■ About this task:
Repeat each record word for word.

■ Source material:
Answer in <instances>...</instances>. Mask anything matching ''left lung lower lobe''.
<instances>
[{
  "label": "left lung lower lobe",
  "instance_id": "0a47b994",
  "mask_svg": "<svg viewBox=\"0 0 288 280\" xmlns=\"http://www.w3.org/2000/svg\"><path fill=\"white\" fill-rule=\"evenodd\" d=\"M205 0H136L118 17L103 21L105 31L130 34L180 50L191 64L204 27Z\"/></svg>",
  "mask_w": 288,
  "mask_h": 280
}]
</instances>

■ Your response:
Answer in <instances>...</instances>. Mask anything matching ''left lung lower lobe''.
<instances>
[{
  "label": "left lung lower lobe",
  "instance_id": "0a47b994",
  "mask_svg": "<svg viewBox=\"0 0 288 280\" xmlns=\"http://www.w3.org/2000/svg\"><path fill=\"white\" fill-rule=\"evenodd\" d=\"M205 0H136L118 17L103 21L105 31L130 34L180 50L191 64L204 27Z\"/></svg>",
  "mask_w": 288,
  "mask_h": 280
}]
</instances>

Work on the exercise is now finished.